* [INSTRUCTIONS FOR THE TASK] Below is a listing with pictures. Repeat exactly the lines starting at the one holding "men in Verbindung" and going on through the one holding "제품에 더 많은 정보가 필요하신가요?", and leave every picture out.

□ □ □ □

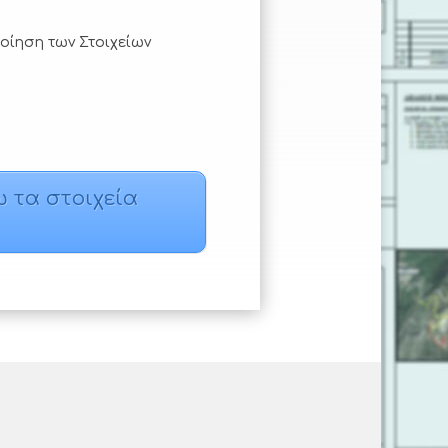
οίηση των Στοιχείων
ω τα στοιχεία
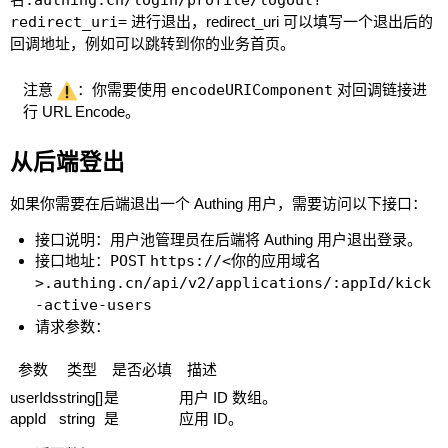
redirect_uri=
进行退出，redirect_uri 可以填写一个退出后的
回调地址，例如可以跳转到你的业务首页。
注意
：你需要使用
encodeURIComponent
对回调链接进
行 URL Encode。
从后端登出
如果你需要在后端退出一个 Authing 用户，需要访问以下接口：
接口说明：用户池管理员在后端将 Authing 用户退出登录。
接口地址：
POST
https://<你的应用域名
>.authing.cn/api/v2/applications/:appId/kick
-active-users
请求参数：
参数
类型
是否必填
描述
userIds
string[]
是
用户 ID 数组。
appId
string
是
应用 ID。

□ □ □ □

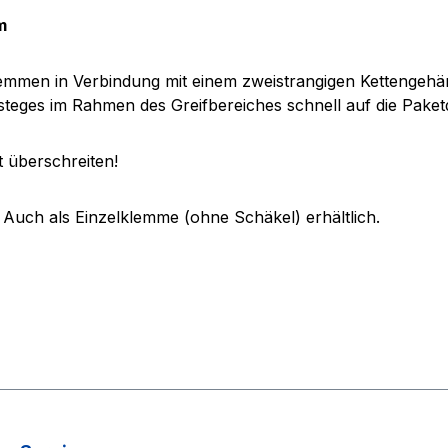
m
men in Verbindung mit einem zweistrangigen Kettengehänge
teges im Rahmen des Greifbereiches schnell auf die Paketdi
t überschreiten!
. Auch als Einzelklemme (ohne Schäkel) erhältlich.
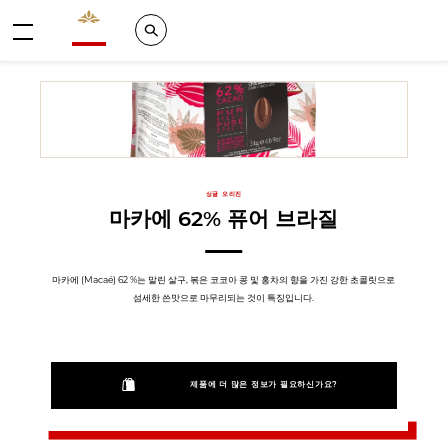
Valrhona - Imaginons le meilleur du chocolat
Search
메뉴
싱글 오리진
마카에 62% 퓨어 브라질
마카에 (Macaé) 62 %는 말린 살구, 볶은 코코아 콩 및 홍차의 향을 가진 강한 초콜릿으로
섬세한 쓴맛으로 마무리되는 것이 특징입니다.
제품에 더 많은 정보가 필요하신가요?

□ □ □ □

* [RESPONSE TO THIS EXERCISE]
men in Verbindung mit einem zweistrangigen Kettengehänge
teges im Rahmen des Greifbereiches schnell auf die Paketdi
t überschreiten!
. Auch als Einzelklemme (ohne Schäkel) erhältlich.
Valrhona - Imaginons le meilleur du chocolat
Search
메뉴
싱글 오리진
마카에 62% 퓨어 브라질
마카에 (Macaé) 62 %는 말린 살구, 볶은 코코아 콩 및 홍차의 향을 가진 강한 초콜릿으로
섬세한 쓴맛으로 마무리되는 것이 특징입니다.
제품에 더 많은 정보가 필요하신가요?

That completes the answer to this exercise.